== What you will do ==
For each line below that contains the word "Domains", return that line.

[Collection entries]

------------------------------------------------------------

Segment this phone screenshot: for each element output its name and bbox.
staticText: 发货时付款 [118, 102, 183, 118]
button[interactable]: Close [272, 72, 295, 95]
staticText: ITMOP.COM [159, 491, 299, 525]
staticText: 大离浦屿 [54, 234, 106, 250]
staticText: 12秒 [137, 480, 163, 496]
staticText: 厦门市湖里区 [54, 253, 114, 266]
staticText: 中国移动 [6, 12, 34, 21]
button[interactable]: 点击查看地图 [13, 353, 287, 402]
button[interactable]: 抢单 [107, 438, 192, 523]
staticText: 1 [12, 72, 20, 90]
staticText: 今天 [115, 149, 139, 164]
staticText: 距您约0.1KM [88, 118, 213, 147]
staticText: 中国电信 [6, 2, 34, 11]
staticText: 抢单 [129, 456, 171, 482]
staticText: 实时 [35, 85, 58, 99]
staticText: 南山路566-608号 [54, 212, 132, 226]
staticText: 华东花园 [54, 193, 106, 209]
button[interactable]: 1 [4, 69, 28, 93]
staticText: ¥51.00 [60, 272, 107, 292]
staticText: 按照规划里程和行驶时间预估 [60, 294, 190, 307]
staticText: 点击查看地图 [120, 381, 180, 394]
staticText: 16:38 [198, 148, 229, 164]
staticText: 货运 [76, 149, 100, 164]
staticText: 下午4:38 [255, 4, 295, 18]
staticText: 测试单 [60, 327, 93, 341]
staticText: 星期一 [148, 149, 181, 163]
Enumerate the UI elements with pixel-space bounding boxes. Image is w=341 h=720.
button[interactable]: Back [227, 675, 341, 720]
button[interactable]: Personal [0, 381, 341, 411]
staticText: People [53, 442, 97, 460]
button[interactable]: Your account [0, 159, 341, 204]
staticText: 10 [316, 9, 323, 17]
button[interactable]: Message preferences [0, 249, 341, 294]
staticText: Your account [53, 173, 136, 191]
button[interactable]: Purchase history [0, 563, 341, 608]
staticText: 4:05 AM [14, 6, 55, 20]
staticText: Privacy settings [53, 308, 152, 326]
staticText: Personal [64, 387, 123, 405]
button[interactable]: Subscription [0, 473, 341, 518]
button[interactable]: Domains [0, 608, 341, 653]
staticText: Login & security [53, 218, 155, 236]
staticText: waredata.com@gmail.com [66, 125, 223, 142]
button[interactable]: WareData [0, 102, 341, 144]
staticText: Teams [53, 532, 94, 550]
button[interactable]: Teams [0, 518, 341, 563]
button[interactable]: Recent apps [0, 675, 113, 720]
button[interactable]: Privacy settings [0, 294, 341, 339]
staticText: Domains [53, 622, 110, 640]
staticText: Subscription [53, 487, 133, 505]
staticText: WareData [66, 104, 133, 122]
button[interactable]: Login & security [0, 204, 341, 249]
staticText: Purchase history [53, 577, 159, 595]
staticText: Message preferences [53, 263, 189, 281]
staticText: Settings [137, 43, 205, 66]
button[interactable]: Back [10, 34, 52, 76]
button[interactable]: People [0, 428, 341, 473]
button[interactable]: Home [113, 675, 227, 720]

------------------------------------------------------------

== Your solution ==
button[interactable]: Domains [0, 608, 341, 653]
staticText: Domains [53, 622, 110, 640]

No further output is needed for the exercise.